17 novembre 2018
Aggiornato 22:30

Grande gesto al Maria Vittoria, primo prelievo di polmoni a cuore fermo in Piemonte

«Un grandissimo gesto di generosità della famiglia cui siamo tutti vicini nel dolore», commenta il direttore generale dell'Asl, Valerio Fabio Alberti, «e grati per la possibilità concessa di aprire nuove frontiere di trattamento nella nostra regione»
Ospedale Maria Vittoria
Ospedale Maria Vittoria (Andrea Abbattista)
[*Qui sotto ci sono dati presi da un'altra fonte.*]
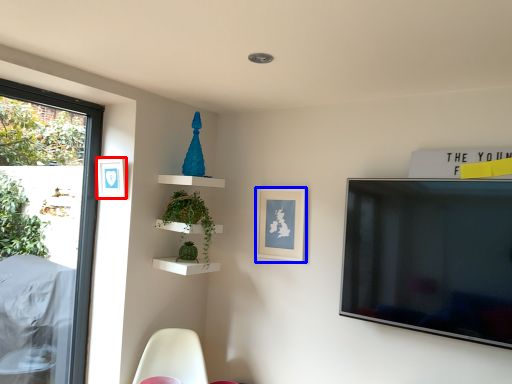 Question: Which point is further to the camera, picture frame (highlighted by a red box) or picture frame (highlighted by a blue box)?

Choices:
 (A) picture frame
 (B) picture frame

Answer: (B) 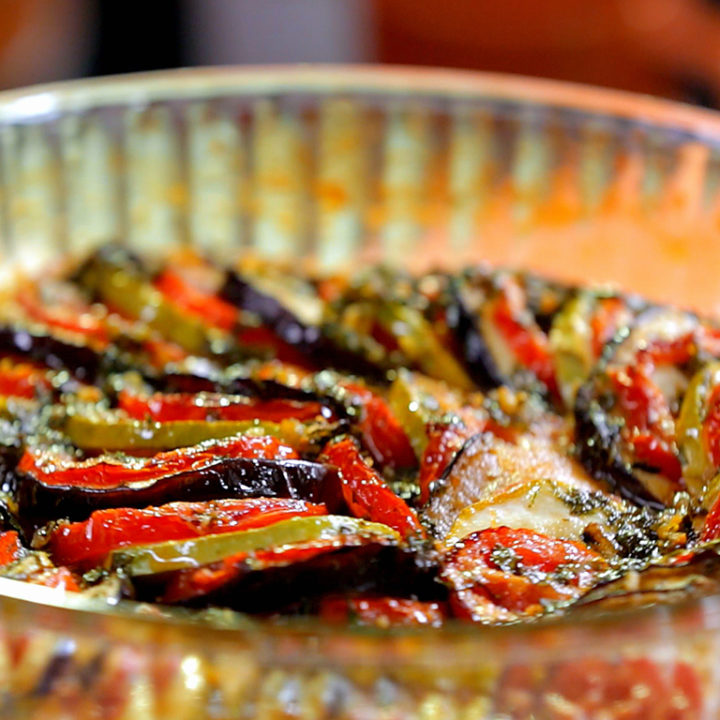 I want to click on plate, so click(397, 179).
TORINO - Bellissimo gesto all'ospedale Maria Vittoria di Torino nella giornata di ieri dove una tragedia si è trasformata in una donazione senza frontiere grazie anche al lavoro dei medici che, per la prima volta in Piemonte, hanno effettuato un prelievo di polmoni da un uomo deceduto poche ore prima e quindi a cuore fermo, senza supporto di circolazione extracorporea.

Il tutto però era cominciato nel peggiore dei modi in mattinata: un quarantenne è morto a causa di un malore improvviso che lo ha colpito mentre lavorava e si trovava su un'impalcatura. E' precipitato fatalmente e a nulla sono valsi i tentativi prima del personale del 118 e poi dei medici del Maria Vittoria, dove era stato trasportato d'urgenza. Alle 12.25 è stato constato il decesso.
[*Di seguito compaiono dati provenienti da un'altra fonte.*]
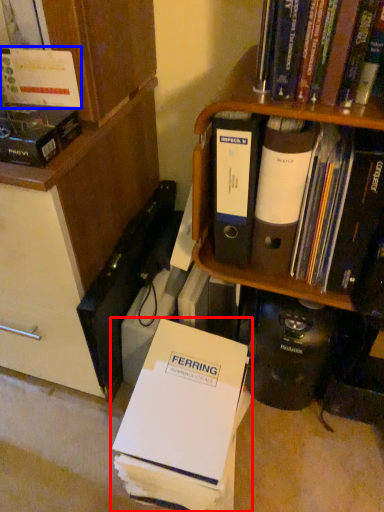 Question: Among these objects, which one is farthest to the camera, book (highlighted by a red box) or book (highlighted by a blue box)?

Choices:
 (A) book
 (B) book

Answer: (A)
Ottenuto il consenso della famiglia, i medici hanno immediatamente attivato il protocollo interno per il prelievo di polmoni a cuore fermo, senza supporto di circolazione extracorporea. Due anestesisti (i dottori Silvia Giorgis e Marco Basso) e un'infermiera specializzata (Desireee Stagno) si sono occupati del complicato iter di assistenza alla salma per mettere in sicurezza l’organo da prelevare, sottoponendo innanzitutto il paziente deceduto a Tac per escludere ogni eventuale patologia e garantirne l’idoneità al trapianto. Quindi lo hanno posto in modalità di assistenza respiratoria denominata CPAP, «continuous positive airway pressure», un'assistenza respiratoria a pressione positiva continua che consente di mantenere gli alveoli polmonari aperti senza sovradistenderli, in modo da evitare il collasso polmonare in assenza in battito cardiaco. Contemporaneamente è stato espletato l’iter burocratico autorizzativo, informando anche il magistrato di turno.

Alle ore 16.35 i cardiochirurghi Erika Simonato e Matteo Marro hanno eseguito in blocco il prelievo di cuore e polmoni: del primo si potranno trapiantare le valvole cardiache, mentre i polmoni potranno essere trapiantati in toto dopo ricondizionamento.

«Un grandissimo gesto di generosità della famiglia cui siamo tutti vicini nel dolore», commenta il direttore generale dell'Asl, Valerio Fabio Alberti, «e grati per la possibilità concessa di aprire nuove frontiere di trattamento nella nostra regione».